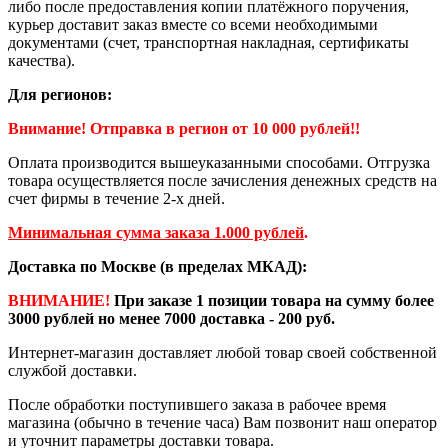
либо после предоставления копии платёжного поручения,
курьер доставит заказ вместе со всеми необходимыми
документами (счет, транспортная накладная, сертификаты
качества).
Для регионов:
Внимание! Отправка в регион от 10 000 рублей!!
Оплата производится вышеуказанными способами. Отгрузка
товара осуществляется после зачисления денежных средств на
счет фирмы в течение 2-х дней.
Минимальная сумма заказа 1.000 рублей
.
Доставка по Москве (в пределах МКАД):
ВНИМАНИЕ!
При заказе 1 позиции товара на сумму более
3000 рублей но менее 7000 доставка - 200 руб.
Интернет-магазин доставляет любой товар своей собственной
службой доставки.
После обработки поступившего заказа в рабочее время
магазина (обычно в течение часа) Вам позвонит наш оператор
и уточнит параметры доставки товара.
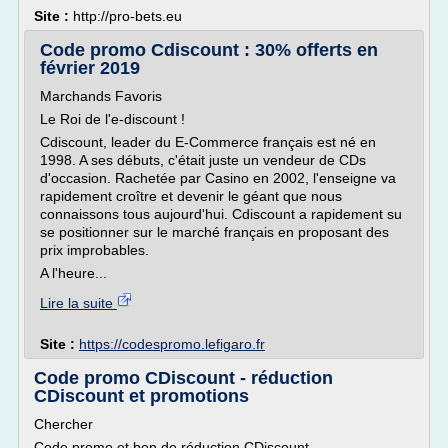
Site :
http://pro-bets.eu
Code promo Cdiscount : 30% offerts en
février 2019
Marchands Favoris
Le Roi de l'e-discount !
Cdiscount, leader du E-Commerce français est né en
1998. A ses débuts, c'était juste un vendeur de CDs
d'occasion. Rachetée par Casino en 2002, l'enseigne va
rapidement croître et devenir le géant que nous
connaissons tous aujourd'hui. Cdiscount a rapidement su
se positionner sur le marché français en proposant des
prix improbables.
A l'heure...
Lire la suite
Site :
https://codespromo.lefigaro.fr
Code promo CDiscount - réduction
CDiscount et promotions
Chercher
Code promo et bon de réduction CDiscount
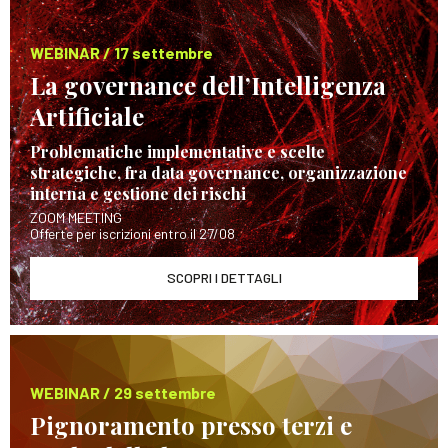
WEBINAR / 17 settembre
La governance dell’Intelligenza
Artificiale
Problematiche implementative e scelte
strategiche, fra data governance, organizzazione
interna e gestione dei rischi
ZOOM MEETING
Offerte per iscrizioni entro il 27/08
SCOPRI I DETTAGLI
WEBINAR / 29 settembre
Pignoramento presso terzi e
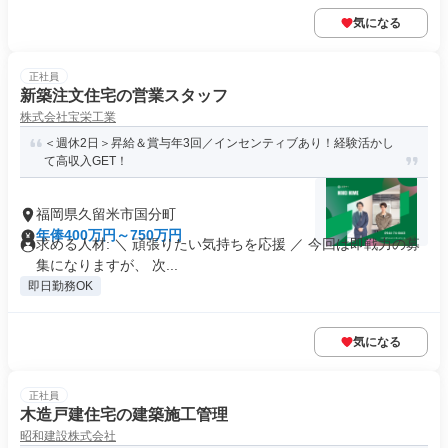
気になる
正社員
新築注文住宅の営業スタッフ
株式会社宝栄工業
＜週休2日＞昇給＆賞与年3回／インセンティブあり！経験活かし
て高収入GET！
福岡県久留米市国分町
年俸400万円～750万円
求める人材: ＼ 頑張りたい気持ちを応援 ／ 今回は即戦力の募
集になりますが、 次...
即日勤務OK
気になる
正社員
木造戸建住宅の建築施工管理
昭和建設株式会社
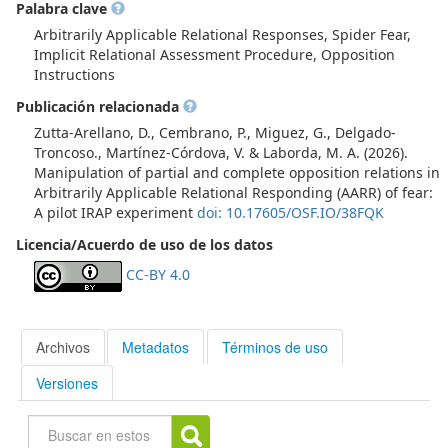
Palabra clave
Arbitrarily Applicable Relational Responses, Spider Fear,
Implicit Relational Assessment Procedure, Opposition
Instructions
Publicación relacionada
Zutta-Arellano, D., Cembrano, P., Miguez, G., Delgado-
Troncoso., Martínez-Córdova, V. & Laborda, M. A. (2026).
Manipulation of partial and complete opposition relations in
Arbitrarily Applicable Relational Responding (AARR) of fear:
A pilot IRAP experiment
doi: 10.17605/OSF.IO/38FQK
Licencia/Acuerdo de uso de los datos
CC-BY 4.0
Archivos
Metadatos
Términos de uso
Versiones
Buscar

++++++

Scan the material above for the string "settembre" and return the lines that hold it.

WEBINAR / 17 settembre
WEBINAR / 29 settembre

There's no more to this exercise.